*About this task*
From the data, copy out every line in which the word "loopbanen" appears.

*Dataset records*

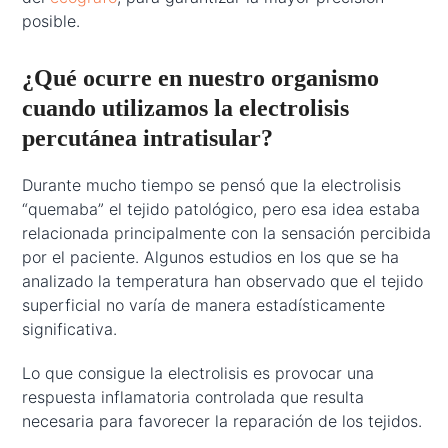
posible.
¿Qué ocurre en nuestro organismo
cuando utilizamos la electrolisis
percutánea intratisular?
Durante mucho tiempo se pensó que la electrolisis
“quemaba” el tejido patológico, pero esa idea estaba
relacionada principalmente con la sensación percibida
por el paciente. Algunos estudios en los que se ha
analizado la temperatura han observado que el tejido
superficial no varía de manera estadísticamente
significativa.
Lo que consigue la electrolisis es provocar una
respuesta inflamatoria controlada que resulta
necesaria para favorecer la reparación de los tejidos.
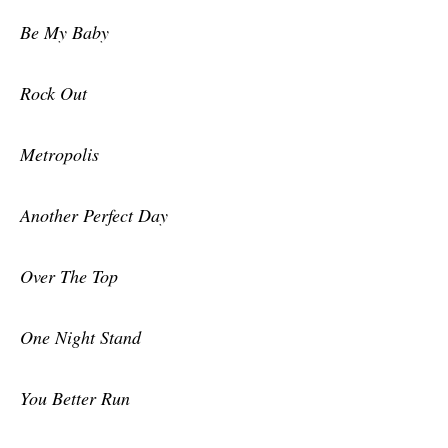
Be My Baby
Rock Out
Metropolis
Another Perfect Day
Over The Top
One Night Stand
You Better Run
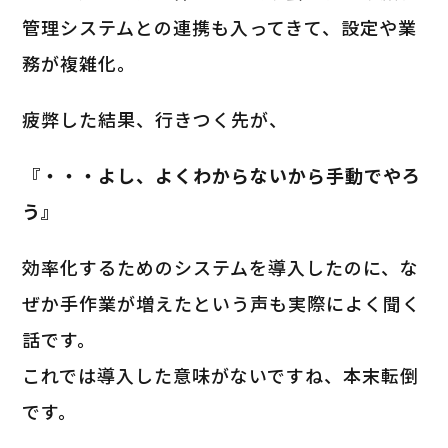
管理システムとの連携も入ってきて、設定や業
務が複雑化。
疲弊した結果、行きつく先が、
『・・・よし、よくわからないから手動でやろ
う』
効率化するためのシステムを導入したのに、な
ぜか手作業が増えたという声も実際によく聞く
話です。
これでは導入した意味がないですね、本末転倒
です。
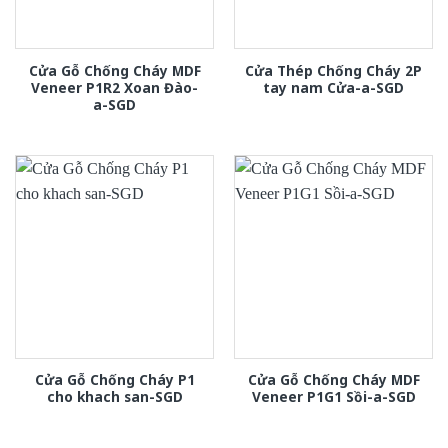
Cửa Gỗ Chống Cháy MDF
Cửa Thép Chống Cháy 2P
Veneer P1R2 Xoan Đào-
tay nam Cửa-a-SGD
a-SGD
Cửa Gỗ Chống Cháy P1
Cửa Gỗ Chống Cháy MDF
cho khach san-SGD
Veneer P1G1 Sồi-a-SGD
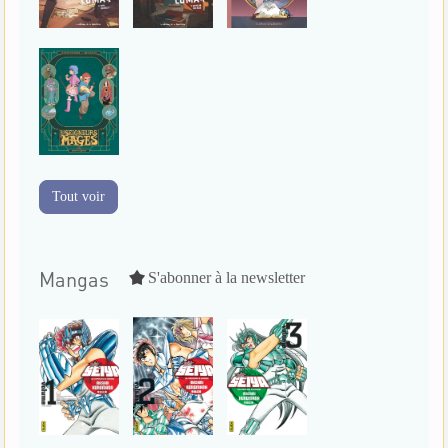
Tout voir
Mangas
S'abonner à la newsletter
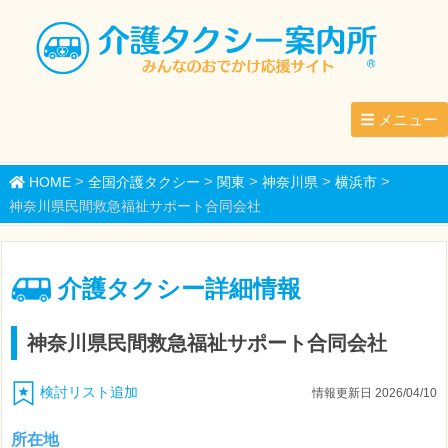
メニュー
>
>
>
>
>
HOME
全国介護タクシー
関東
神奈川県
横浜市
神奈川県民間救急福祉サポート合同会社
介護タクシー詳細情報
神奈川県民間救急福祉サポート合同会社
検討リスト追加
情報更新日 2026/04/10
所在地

--

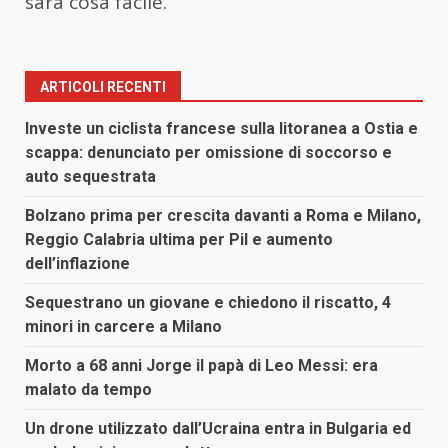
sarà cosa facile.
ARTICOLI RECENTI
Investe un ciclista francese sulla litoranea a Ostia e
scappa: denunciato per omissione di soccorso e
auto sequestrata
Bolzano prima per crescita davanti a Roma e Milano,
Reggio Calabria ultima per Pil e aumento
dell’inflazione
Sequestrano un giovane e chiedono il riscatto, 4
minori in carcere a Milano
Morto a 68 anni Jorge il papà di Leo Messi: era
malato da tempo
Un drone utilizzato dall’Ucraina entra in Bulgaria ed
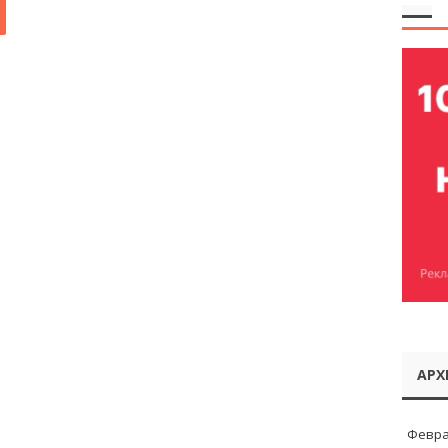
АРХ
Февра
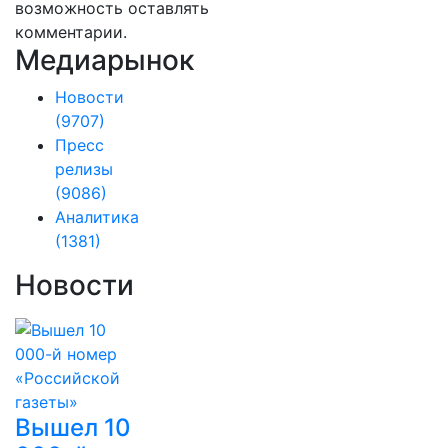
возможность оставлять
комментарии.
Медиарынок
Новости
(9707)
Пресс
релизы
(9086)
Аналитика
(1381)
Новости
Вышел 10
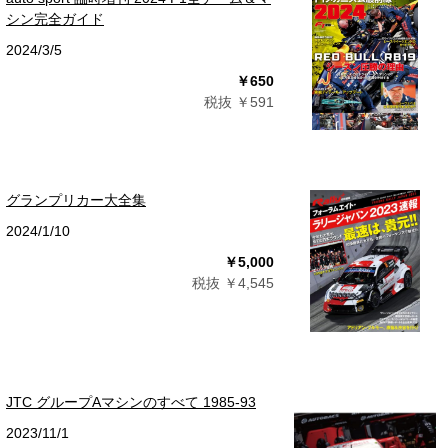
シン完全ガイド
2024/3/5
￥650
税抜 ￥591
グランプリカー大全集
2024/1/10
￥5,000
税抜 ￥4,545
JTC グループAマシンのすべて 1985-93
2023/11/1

--

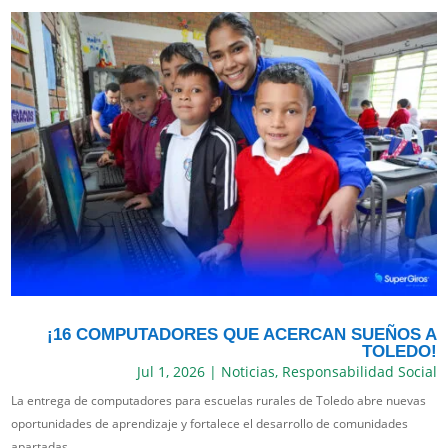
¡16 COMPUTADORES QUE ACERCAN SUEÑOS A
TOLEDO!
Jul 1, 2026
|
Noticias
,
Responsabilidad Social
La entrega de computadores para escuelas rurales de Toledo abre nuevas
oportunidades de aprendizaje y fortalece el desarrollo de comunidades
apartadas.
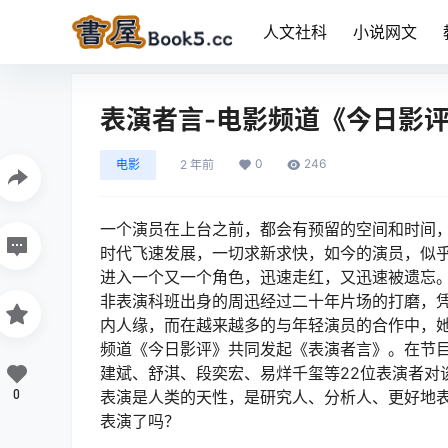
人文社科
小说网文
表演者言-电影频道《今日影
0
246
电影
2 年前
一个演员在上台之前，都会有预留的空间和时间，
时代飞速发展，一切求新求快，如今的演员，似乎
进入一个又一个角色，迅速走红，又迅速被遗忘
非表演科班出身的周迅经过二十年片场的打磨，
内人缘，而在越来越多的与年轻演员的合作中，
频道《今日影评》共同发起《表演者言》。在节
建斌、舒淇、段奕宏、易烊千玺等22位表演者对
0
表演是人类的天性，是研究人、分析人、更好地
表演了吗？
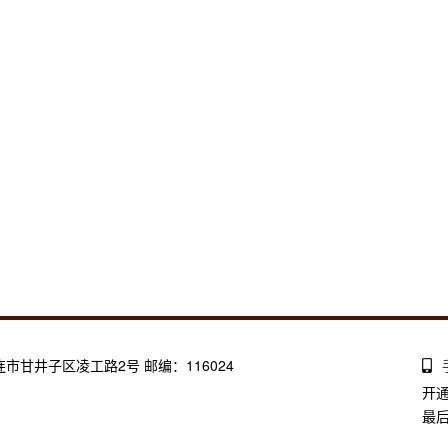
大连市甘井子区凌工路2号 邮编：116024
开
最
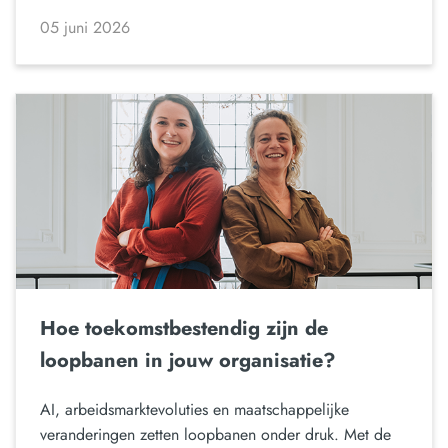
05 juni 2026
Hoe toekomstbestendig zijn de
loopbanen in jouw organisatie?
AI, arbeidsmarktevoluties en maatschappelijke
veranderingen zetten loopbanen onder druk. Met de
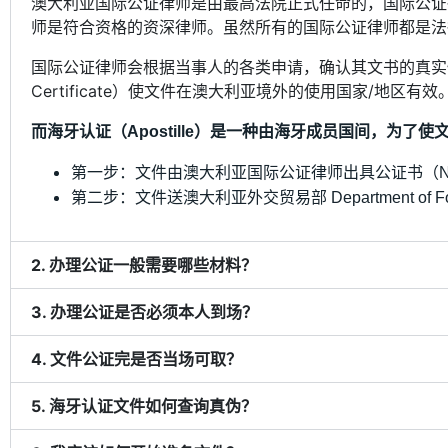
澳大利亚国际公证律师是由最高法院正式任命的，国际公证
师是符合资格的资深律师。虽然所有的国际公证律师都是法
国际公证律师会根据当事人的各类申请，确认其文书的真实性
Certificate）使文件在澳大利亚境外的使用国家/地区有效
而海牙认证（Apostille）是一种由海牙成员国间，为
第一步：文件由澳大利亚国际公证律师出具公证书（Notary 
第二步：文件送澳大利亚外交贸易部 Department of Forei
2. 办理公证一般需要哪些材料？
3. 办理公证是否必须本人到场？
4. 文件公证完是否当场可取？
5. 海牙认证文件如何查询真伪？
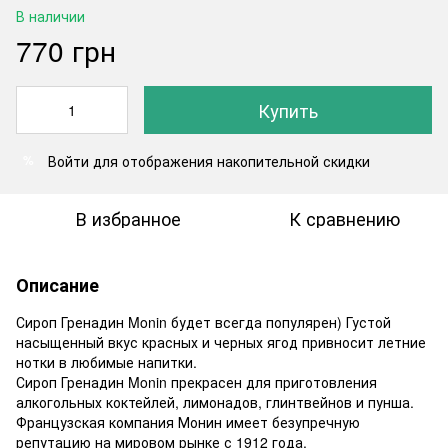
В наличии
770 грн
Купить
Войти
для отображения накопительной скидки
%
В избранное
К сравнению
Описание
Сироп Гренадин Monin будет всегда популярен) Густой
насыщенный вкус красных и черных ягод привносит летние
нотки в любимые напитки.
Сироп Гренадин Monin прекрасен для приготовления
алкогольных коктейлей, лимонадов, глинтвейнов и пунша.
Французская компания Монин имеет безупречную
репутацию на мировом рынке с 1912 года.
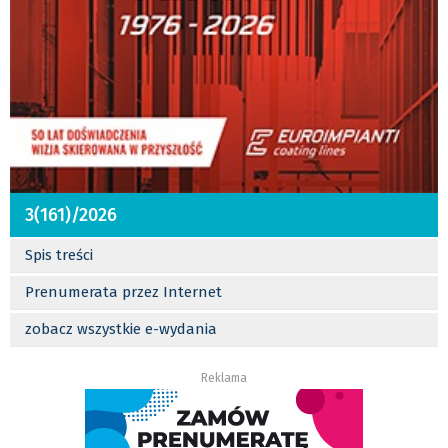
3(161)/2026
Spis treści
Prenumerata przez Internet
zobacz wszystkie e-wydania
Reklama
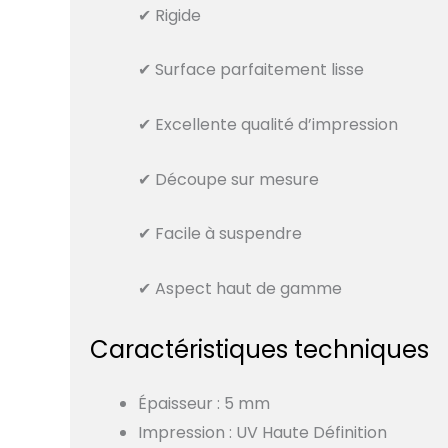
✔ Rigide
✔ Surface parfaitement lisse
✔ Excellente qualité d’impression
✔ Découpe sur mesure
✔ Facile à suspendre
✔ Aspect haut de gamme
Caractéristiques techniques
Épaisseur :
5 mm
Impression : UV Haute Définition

*Exercise result*
loopbanen in jouw organisatie?
veranderingen zetten loopbanen onder druk. Met de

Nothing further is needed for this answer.